If you look back on the fights you and your partner have had, many of them were probably easily preventable. Regardless of whose fault it is, both sides have control of the situation. It's up to you to decide how you want to handle it, whether it's feeding the flame or being the bigger person. How many of your arguments have been over something ridiculously trivial? And how many weren't worth the stress? Chances are that it was a majority. Constant bickering can damage your relationship in the long run, and if you don't make it a habit to catch yourself in the heat of the moment, you'll only continue to cause strain.
We spoke with K-Y's resident sex expert and relationship therapist, Dr. Laura Berman, to find out how couples can relieve the tension in a situation, and turns out it's a lot easier than you'd expect. If you've ever gotten mad at your SO because it seems like they just "don't get it," it's probably because they don't. But that also doesn't mean they shouldn't attempt to better understand you on their end.
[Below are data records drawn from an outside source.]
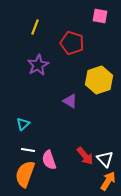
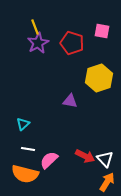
pink square: moved 2 px right, 15 px down
yellow line: rotated 42 degrees counterclockwise
purple star: moved 22 px up
yellow hexagon: moved 2 px up
purple triangle: rotated 21 degrees counterclockwise
white line: moved 1 px up
red arrow: rotated 24 degrees counterclockwise
pink semicircle: rotated 66 degrees clockwise
orange semicircle: rotated 96 degrees counterclockwise
orange arrow: moved 1 px left, 1 px down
"Often the partner is like, 'What's the big deal?', and that feels like a slap in the face," Dr. Berman told POPSUGAR. "So, even if they don't know why every candle in the house has to match, if they facilitate and assist, that is an act of real love and romance because it shows that even if they don't understand it or think it's important, it's important to you, so they're engaging and investing in it."
Dr. Berman continued to say how your initial reaction may be to try to talk your partner out of it — like stressing over matching candles, in this instance — or to respond to their irritation with anger. But as you probably already know, reacting in those ways rarely ends well. Real love, as she mentioned, is demonstrated by small acts of appreciation. The fact that you have zero interest in candles is not the point here. By putting aside your own opinions (or lack thereof) on something your partner clearly does care about, you're showing how much you value them and your relationship.
"It's really important that each of you take responsibility for the bar that you're setting and the unnecessary stress that you're creating," Dr. Berman said.
So the next time you catch yourself rolling your eyes or questioning your SO, pitch in instead. Don't get annoyed that they want to watch sports or bad reality TV — take it as an opportunity to spend time together. Seeing things from a different perspective will greatly benefit your relationship!